Data excerpts
————————

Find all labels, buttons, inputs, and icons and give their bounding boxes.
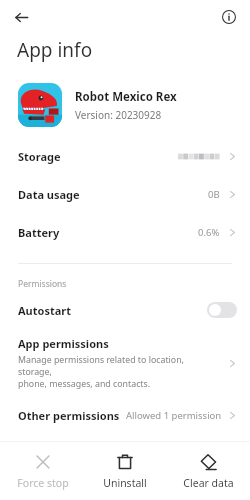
staticText: Battery	[18, 225, 60, 240]
staticText: Autostart	[18, 303, 71, 318]
staticText: Other permissions	[18, 408, 120, 423]
staticText: Version: 20230928	[75, 108, 162, 122]
staticText: Manage permissions related to location, …	[18, 354, 220, 390]
button[interactable]: App permissions	[0, 328, 250, 398]
staticText: Allowed 1 permission	[126, 409, 222, 422]
button[interactable]: Force stop	[3, 449, 83, 494]
staticText: 0.6%	[198, 226, 220, 239]
button[interactable]: Clear data	[168, 449, 248, 494]
button[interactable]: Uninstall	[85, 449, 165, 494]
staticText: Clear data	[183, 476, 234, 490]
staticText: Force stop	[17, 476, 69, 490]
staticText: Storage	[18, 149, 61, 164]
staticText: Uninstall	[103, 476, 147, 490]
button[interactable]: Autostart	[0, 292, 250, 328]
button[interactable]: Autostart toggle	[207, 302, 237, 318]
button[interactable]: Storage	[0, 137, 250, 175]
button[interactable]: App details	[216, 4, 242, 30]
button[interactable]: Other permissions	[0, 398, 250, 432]
button[interactable]: Back	[8, 4, 34, 30]
staticText: Data usage	[18, 187, 80, 202]
staticText: 0B	[208, 188, 220, 201]
staticText: Robot Mexico Rex	[75, 89, 177, 105]
button[interactable]: Battery	[0, 213, 250, 251]
staticText: App permissions	[18, 336, 109, 351]
staticText: App info	[17, 37, 93, 63]
staticText: Permissions	[18, 278, 67, 290]
button[interactable]: Data usage	[0, 175, 250, 213]
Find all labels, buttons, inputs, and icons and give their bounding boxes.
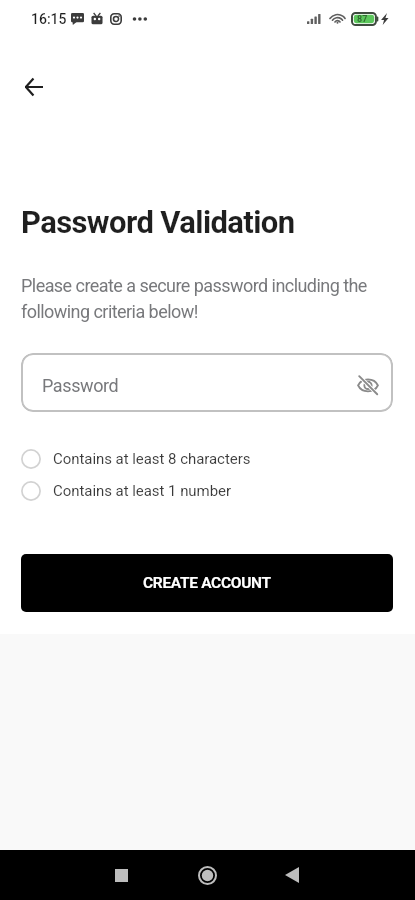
button[interactable]: Back	[264, 850, 320, 900]
button[interactable]: Recents	[93, 850, 149, 900]
button[interactable]: Contains at least 1 number	[21, 480, 231, 501]
button[interactable]: Home	[179, 850, 236, 900]
staticText: 16:15	[31, 11, 67, 27]
button[interactable]: Back	[10, 63, 58, 111]
button[interactable]: CREATE ACCOUNT	[21, 554, 393, 612]
staticText: 87	[357, 14, 368, 25]
staticText: Contains at least 1 number	[53, 482, 231, 500]
staticText: Password Validation	[21, 204, 295, 240]
button[interactable]: Password	[21, 353, 393, 412]
staticText: Contains at least 8 characters	[53, 450, 251, 468]
staticText: CREATE ACCOUNT	[143, 574, 271, 592]
button[interactable]: Contains at least 8 characters	[21, 448, 251, 469]
staticText: Password	[42, 375, 119, 396]
button[interactable]: Toggle password visibility	[350, 367, 386, 403]
staticText: Please create a secure password includin…	[21, 275, 381, 322]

————————

### What you need to do
Look through the data and show every line containing "characters".

### Written answer
staticText: Contains at least 8 characters	[53, 450, 251, 468]
button[interactable]: Contains at least 8 characters	[21, 448, 251, 469]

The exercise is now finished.